PROBLEM REQUIREMENTS: The answer should be an exact copy of the lines from the one with "1 Corinthians" through the end of the listing below, with no other lines.
....
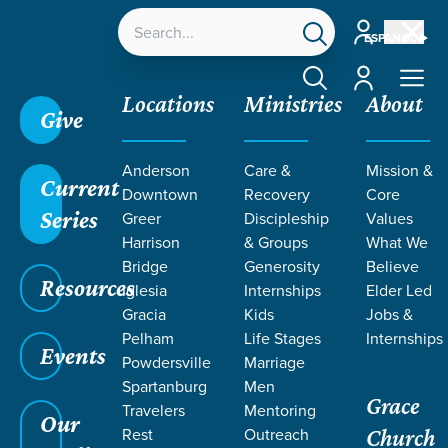
Account
ESPAÑOL
Account
Locations
Ministries
About
Give
Grace SC
/
Resources
/
Sermons
/
1 Corinthians
/
Anderson
Care &
Mission &
Divine Anatomy
Current
Downtown
Recovery
Core
Series
Greer
Discipleship
Values
Harrison
& Groups
What We
Bridge
Generosity
Believe
Resources
Iglesia
Internships
Elder Led
Gracia
Kids
Jobs &
Pelham
Life Stages
Internships
Events
Powdersville
Marriage
Spartanburg
Men
Grace
Travelers
Mentoring
Our
Rest
Outreach
Church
....
RESPONSE TO THE TASK:
1 Corinthians
/
Anderson
Care &
Mission &
Divine Anatomy
Current
Downtown
Recovery
Core
Series
Greer
Discipleship
Values
Harrison
& Groups
What We
Bridge
Generosity
Believe
Resources
Iglesia
Internships
Elder Led
Gracia
Kids
Jobs &
Pelham
Life Stages
Internships
Events
Powdersville
Marriage
Spartanburg
Men
Grace
Travelers
Mentoring
Our
Rest
Outreach
Church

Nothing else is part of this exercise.